_Problem requirements_:
Which lines run from the one containing "Резерв управленче" to the end of the entries? Quote them exactly, and nothing else.

++++ Working data ++++

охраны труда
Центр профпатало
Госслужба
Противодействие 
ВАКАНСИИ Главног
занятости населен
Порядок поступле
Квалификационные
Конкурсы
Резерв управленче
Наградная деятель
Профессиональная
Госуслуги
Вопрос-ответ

++++

_Answer box_:
Резерв управленче
Наградная деятель
Профессиональная
Госуслуги
Вопрос-ответ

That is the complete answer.